# Learning violin as an adult?



## Manok

I've always wanted to learn either the violin or cello, and I thought of the two, the violin might be both the cheaper and easiest to deal with when I needed to move it places. I'm wondering how difficult it is to learn the instrument as an adult? I am an avid and lifelong pianist, and I can play a little guitar. How expensive is a starter instrument? I would just want something that sounds ok, and plays well.


----------



## senza sordino

I started as an adult, but that was twenty years ago. It's hard to asses a violin without being able to play well, so buying an instrument as a beginner is difficult. A violin seller could give you a Stradivari to try, but as a beginner it'll sound pretty rough. So will a $200 instrument. Perhaps try a rent to own first.

I suggest you get yourself a teacher. A good teacher will show you the basics without any sloppy habits. A good tone takes time and good technique. It takes no time at all to make a good sound on a piano, it takes much longer on the violin. Don't let that fact stop you though. And a good teacher can help assess any violin you hope to buy. 

It's difficult to answer "how difficult is learning the violin?" Each instrument has its difficulties. You can immediately make a piano sound great with one finger, but to play with all ten takes time. With a violin you will usually only need to make one note sound at a time, but it's all about tone and intonation, vibrato and the quality of sound. 

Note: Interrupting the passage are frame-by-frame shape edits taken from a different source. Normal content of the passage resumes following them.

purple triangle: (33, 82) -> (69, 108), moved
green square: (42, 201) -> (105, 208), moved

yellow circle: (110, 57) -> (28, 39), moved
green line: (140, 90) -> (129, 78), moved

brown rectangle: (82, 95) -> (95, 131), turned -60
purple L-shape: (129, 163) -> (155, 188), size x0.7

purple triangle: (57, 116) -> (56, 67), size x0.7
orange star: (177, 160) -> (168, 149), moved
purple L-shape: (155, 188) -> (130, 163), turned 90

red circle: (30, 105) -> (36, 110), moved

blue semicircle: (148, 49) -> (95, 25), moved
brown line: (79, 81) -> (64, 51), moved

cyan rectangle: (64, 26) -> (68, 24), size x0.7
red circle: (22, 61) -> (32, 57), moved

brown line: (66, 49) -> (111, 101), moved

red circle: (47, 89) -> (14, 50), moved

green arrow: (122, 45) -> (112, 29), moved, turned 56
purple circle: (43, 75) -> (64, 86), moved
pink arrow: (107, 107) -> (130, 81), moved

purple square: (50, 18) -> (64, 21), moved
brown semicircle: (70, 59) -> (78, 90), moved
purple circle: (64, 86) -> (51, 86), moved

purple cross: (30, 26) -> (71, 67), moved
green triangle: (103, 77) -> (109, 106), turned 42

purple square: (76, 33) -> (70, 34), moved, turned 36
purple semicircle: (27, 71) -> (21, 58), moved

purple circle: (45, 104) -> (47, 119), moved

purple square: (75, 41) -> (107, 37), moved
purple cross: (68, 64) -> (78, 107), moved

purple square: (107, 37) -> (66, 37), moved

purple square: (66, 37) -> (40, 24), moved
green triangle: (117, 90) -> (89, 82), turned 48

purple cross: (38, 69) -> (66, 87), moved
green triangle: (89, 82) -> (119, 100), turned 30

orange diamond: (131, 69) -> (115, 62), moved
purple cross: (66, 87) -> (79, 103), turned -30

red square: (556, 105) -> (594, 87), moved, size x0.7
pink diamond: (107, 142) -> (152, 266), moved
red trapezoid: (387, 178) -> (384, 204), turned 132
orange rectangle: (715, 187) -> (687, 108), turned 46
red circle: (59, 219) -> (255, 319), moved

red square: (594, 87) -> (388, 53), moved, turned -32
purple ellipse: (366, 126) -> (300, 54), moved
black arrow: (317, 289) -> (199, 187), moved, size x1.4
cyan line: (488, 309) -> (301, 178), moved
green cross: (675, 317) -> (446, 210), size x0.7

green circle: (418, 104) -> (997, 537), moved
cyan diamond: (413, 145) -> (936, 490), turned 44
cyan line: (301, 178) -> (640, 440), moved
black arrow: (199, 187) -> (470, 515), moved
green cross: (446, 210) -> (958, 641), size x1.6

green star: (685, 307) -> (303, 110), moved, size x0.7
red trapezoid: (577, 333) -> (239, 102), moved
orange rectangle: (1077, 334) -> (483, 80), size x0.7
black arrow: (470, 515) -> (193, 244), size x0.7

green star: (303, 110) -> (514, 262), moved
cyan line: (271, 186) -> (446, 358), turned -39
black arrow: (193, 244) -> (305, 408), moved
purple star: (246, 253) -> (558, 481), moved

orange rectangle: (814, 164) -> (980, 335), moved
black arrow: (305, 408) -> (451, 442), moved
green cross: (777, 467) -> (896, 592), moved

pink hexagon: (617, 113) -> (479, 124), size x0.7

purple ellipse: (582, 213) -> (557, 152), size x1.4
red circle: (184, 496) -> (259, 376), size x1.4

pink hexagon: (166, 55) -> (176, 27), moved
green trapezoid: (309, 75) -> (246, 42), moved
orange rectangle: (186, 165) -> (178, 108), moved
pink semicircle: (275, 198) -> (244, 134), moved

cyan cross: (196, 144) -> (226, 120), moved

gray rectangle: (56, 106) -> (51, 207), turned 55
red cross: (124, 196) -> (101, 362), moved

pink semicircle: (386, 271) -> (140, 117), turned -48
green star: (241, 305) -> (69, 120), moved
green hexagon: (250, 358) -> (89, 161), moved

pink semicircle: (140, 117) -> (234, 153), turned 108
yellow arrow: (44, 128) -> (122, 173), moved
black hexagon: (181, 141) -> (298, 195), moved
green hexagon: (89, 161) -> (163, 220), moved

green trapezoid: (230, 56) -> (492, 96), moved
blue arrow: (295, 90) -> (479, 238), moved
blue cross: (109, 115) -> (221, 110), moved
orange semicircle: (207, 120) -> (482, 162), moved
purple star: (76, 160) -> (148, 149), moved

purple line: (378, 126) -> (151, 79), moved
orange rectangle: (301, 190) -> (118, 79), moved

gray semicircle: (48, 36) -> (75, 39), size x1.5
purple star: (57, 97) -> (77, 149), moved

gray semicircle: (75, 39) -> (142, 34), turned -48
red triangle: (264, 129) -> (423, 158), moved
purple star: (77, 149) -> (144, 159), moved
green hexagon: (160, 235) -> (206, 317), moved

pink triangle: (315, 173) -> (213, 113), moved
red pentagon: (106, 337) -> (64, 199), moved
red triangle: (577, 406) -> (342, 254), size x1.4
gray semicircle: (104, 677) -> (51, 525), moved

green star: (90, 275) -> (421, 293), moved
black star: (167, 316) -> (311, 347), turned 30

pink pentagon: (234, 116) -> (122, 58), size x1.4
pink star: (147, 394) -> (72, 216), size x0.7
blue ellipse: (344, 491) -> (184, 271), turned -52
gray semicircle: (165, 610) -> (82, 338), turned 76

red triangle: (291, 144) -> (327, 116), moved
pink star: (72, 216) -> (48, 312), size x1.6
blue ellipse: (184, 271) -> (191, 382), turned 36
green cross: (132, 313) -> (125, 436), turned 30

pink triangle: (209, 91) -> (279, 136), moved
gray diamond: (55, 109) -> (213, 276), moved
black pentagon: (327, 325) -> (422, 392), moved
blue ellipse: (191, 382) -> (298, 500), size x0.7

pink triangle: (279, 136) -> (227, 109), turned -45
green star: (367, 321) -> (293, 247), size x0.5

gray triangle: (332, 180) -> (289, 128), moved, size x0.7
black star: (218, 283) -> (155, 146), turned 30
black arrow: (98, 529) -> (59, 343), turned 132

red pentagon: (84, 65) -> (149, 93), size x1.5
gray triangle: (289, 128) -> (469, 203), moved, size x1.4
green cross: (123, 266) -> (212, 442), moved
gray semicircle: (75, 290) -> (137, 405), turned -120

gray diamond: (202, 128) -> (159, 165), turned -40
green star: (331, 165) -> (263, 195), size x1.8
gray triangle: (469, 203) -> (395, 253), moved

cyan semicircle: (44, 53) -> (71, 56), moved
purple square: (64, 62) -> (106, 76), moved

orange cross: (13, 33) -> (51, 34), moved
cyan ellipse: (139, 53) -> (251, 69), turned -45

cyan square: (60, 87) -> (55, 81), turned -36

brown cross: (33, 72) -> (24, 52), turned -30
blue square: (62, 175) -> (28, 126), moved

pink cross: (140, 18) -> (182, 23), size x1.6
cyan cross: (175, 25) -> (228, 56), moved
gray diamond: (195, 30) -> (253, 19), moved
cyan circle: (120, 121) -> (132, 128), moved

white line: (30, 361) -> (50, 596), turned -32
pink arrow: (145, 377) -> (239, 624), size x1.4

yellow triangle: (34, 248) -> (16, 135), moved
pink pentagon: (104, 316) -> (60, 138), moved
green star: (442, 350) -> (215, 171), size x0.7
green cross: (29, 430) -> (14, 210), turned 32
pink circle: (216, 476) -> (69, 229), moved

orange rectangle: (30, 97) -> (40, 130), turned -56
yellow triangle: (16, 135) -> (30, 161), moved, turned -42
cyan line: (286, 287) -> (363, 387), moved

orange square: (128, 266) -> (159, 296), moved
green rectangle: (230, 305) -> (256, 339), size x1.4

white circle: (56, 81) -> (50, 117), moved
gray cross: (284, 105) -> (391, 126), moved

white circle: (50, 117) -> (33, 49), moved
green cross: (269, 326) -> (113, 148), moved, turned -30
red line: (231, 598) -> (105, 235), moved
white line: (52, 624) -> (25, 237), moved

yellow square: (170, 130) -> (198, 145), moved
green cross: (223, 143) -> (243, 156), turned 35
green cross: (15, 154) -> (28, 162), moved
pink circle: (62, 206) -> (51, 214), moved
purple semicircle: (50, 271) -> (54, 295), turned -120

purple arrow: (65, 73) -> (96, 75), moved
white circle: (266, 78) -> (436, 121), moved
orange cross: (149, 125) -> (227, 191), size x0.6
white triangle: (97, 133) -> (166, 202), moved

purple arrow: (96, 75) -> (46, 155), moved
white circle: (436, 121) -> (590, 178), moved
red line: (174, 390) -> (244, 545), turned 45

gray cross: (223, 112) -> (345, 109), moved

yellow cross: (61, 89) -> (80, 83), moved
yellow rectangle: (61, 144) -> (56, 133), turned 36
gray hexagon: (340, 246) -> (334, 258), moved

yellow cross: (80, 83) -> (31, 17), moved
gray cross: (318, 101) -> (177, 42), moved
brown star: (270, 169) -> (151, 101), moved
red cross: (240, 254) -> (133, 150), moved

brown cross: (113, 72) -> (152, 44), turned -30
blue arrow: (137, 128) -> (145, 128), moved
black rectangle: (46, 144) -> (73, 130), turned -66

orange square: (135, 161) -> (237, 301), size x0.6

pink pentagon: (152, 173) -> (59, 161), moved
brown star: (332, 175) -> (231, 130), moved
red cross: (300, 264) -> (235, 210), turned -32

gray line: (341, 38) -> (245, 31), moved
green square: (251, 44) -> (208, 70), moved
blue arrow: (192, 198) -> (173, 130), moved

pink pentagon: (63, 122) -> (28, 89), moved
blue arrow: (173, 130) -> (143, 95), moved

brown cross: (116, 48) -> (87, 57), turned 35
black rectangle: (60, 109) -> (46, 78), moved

The nice thing about violin is that you can probably find some amateur orchestras to play with. There is nothing more thrilling than sitting in an orchestra playing a full symphony. Pianists or guitar players don't get to do that.


----------



## Manok

Will my meager guitar skills transfer at all?


----------



## Pugg

Manok said:


> I've always wanted to learn either the violin or cello, and I thought of the two, the violin might be both the cheaper and easiest to deal with when I needed to move it places. I'm wondering how difficult it is to learn the instrument as an adult? I am an avid and lifelong pianist, and I can play a little guitar. How expensive is a starter instrument? I would just want something that sounds ok, and plays well.


If I may be so bold, does_ adult _mean like 20 ties or 50ties ( in years)


----------



## Manok

30s. I don’t intend on being a concert master. I just want to see how things really work on the violin. Maybe with luck I may be good enough to play with someone one day.


----------



## senza sordino

I was 32 when I started. A year later I started playing with an amateur orchestra. I sat at the back of the second violins. I got lost many times, but I hung in there. I practiced a lot. I took two exams: grade 4 and grade 6. I have no intention of doing more exams. When I started I never thought I'd be a soloist or concertmaster, my goals were realistic. 

I think your guitar skills can help. Just having finger dexterity on a finger board and hand shape can help. As a piano player you already know what a scale is supposed to sound like. 

20 years later, I'm still learning. I go through phases of a lot of practice and little practice. Life gets in the way sometimes. I've played some fantastic music in an orchestra. Three years ago I was a concertmaster for a beginner group of adult string players. I've even been learning some concerti with a teacher knowing full well I'll never perform these in front of an orchestra and audience. And I play many of the solo violin pieces written by Bach. 

Perhaps if I had started 45 years ago I'd now be a professional. Possibly. But we'll never know. That doesn't stop me from playing now. The prospect of what could have been doesn't prevent me from doing what I can do now.


----------



## wkasimer

Manok said:


> I've always wanted to learn either the violin or cello, and I thought of the two, the violin might be both the cheaper and easiest to deal with when I needed to move it places. I'm wondering how difficult it is to learn the instrument as an adult? I am an avid and lifelong pianist, and I can play a little guitar. How expensive is a starter instrument? I would just want something that sounds ok, and plays well.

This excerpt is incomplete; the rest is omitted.